- [TASK DESCRIPTION]:
Nothing but the lines from the start of the entries through the line holding "Wert auf einen aktiven Lebensstil legen, ohne" is to be repeated, exactly and with pictures excluded.

▼▼▼

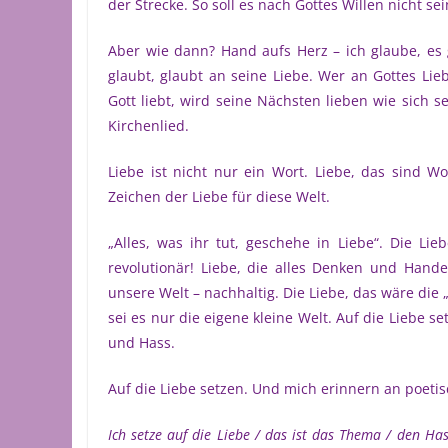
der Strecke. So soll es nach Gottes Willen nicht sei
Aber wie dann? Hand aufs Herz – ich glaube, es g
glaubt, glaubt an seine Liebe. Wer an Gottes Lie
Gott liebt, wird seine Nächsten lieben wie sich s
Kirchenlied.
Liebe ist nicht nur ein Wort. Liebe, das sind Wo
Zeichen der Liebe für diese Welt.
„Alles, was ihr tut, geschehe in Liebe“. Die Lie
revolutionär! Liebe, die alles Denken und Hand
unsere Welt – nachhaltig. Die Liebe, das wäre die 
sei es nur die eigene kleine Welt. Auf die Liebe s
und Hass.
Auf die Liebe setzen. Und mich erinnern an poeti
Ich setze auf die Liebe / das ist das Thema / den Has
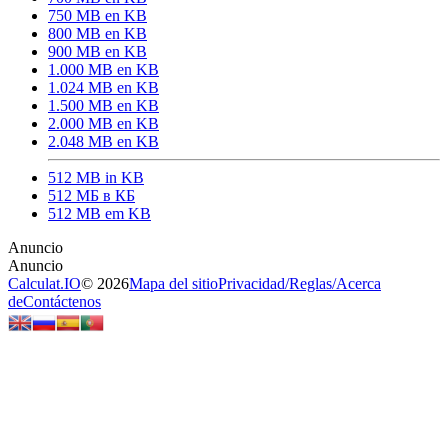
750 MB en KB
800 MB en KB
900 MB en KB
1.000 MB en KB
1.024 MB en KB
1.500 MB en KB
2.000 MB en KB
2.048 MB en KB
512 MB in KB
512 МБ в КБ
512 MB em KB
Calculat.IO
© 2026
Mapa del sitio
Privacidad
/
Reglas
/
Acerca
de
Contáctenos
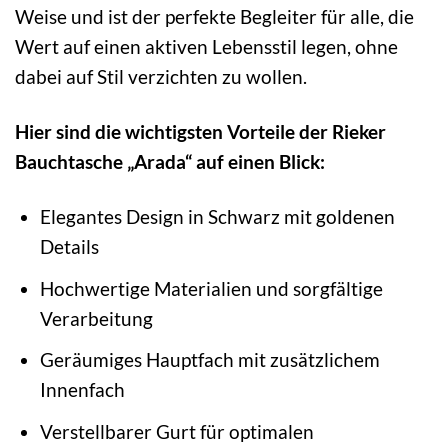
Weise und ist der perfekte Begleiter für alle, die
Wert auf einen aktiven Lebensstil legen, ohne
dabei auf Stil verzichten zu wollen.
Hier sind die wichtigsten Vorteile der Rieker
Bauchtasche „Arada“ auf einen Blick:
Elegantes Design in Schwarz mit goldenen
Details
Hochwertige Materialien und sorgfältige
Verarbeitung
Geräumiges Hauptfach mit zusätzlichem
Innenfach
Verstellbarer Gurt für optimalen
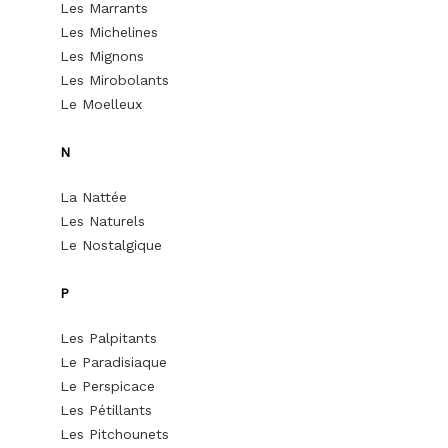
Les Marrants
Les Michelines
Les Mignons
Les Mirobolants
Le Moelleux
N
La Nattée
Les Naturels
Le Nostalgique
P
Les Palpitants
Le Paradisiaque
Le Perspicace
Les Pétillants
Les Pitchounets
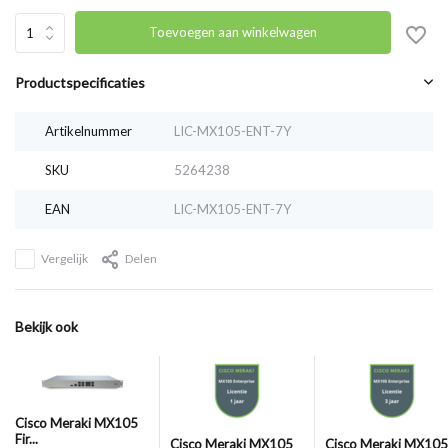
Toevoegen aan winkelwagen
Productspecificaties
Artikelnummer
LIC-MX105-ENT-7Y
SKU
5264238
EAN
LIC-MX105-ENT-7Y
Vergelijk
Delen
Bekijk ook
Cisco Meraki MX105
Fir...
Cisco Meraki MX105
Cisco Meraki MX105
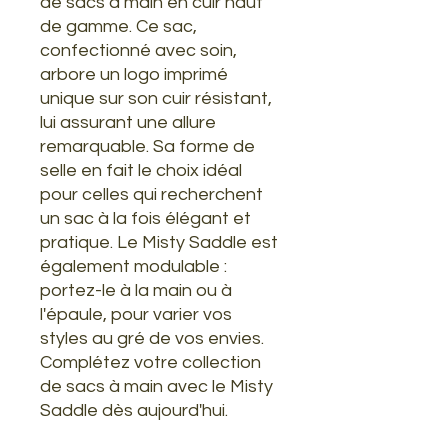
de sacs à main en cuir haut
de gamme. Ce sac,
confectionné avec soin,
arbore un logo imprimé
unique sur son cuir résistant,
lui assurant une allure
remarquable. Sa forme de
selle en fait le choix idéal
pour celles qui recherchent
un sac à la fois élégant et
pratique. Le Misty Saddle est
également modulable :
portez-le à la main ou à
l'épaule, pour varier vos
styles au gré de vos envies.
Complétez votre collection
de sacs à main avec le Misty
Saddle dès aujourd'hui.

▲▲▲

- [EXERCISE RESULT]:
der Strecke. So soll es nach Gottes Willen nicht sei
Aber wie dann? Hand aufs Herz – ich glaube, es g
glaubt, glaubt an seine Liebe. Wer an Gottes Lie
Gott liebt, wird seine Nächsten lieben wie sich s
Kirchenlied.
Liebe ist nicht nur ein Wort. Liebe, das sind Wo
Zeichen der Liebe für diese Welt.
„Alles, was ihr tut, geschehe in Liebe“. Die Lie
revolutionär! Liebe, die alles Denken und Hand
unsere Welt – nachhaltig. Die Liebe, das wäre die 
sei es nur die eigene kleine Welt. Auf die Liebe s
und Hass.
Auf die Liebe setzen. Und mich erinnern an poeti
Ich setze auf die Liebe / das ist das Thema / den Has
750 MB en KB
800 MB en KB
900 MB en KB
1.000 MB en KB
1.024 MB en KB
1.500 MB en KB
2.000 MB en KB
2.048 MB en KB
512 MB in KB
512 МБ в КБ
512 MB em KB
Calculat.IO
© 2026
Mapa del sitio
Privacidad
/
Reglas
/
Acerca
de
Contáctenos
Weise und ist der perfekte Begleiter für alle, die
Wert auf einen aktiven Lebensstil legen, ohne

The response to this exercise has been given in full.